Patch?: linux-2.5.41 multiprocessor vs. CONFIG_X86_TSC

From: Adam J. Richter (adam@yggdrasil.com)
Date: Thu Oct 10 2002 - 07:02:12 EST


        When I attempted to boot 2.5.40 and 2.5.41 on an x86
multiprocessor that booted 2.5.34 , I got an infinite loop
"APIC error on CPU1: 08(08)".

        The cause of this loop was that syncrhonize_tsc_bp in
arch/i386/kernel/smpboot.c would attempt a calculation that involved
dividing by fast_gettimeoffset_quotient, a value that was only set if
CONFIG_X86_TSC was defined. This resulted in a divide by zero trap,
which left some interrupt handling in a funky a state, which resulted
in the repeating error message.

        There are two bugs that this problem exposed:

        1. Running on an x86 multiprocessor now requires a CPU with the
           Time Stamp Counter feature, apparently a feature of Pentium I
           and later. Sequent made 386 and 486(?) multiprocessor systems,
           but I don't know if they or any other 386 or 486 multiprocessors
           can run Linux. If they can, then this problem really should be
           nailed, which I have not yet done.

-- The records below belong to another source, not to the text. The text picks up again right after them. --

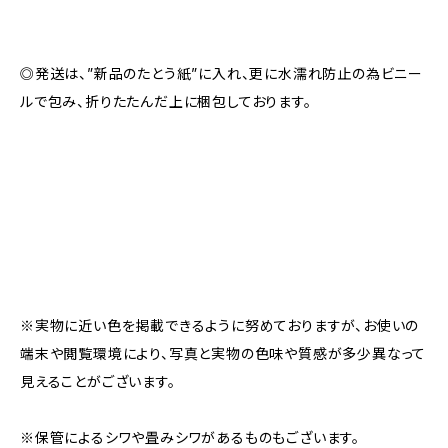
◎発送は、”新品のたとう紙”に入れ、更に水濡れ防止の為ビニー
ルで包み、折りたたんだ上に梱包しております。
※実物に近い色を掲載できるように努めておりますが、お使いの
端末や閲覧環境により、写真と実物の色味や質感が多少異なって
見えることがございます。
※保管によるシワや畳みシワがあるものもございます。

        2. CONFIG_X86_TSC is used inconsistently. In some cases it means
           "Assume TSC" and its absense means "check cpu_has_tsc at run
           time", but parts of arch/i386/time.c were treating its absense
           as meaning "assume TSC is not present." The result was that when
           I tried to boot a kernel that could run on a 386, time.c assumed
           TSC was not present and did left fast_gettimeoffset_quotient as
           zero, resulting in the divide by zero in the APIC initialization.

        The following preliminary fixes arch/i386/time.c so that the
absense of CONFIG_X86_TSC just means "check cpu_has_tsc." I have also
attached matching changes for a couple of other places where
CONFIG_X86_TSC was checked, but those changes are not necessary to
allow of a kernel that can boot on both 386's and multiprocessors.

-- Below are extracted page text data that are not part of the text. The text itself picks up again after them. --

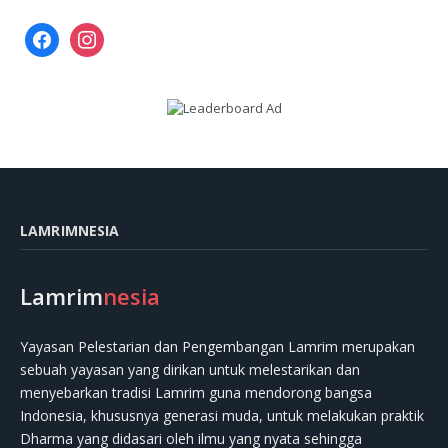
facebook
instagram
LAMRIMNESIA
Lamrim
nesia
Yayasan Pelestarian dan Pengembangan Lamrim merupakan
sebuah yayasan yang dirikan untuk melestarikan dan
menyebarkan tradisi Lamrim guna mendorong bangsa
Indonesia, khususnya generasi muda, untuk melakukan praktik
Dharma yang didasari oleh ilmu yang nyata sehingga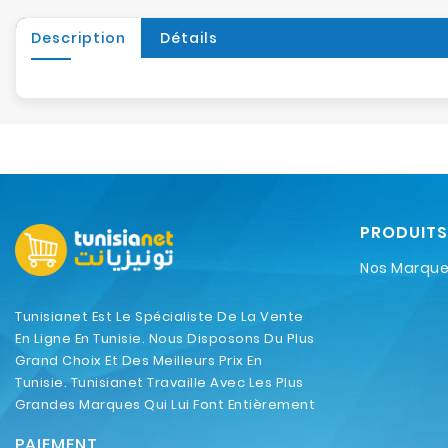
Description
Détails
PRODUITS
Nos Marqu
Tunisianet Est Le Spécialiste De La Vente
En Ligne En Tunisie. Nous Disposons Du Plus
Grand Choix Et Des Meilleurs Prix En
Tunisie. Tunisianet Travaille Avec Les Plus
Grandes Marques Qui Lui Font Entièrement
Confiance.
PAIEMENT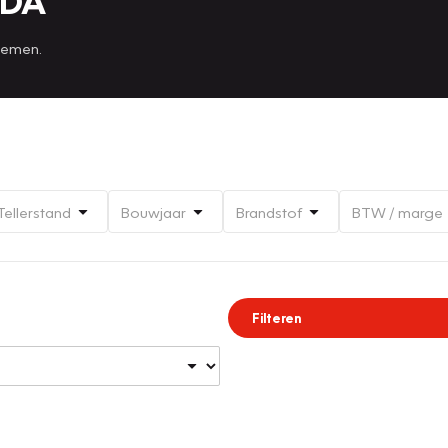
IDA
 nemen.
Tellerstand
Bouwjaar
Brandstof
BTW / marge
Filteren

        I would appreciate feedback on the following questions:

        1. Do we still want a CONFIG_X86_TSC compile-time option?
           We already have a boot time argument to tell the kernel to
           assume the TSC is bad. The only quasi-critical paths that
           an "if (cpu_has_tsc)" would be in would be in the
           include/net/profile.h macros and some DRM drivers that call
           get_cycles().

        2. Are there x86 multiprocessors that Linux runs on that lack the
           Time Stamp Counter feature? If so, I would welcome any
           suggestions or requests on how best to fix arch/i386/smpboot.c.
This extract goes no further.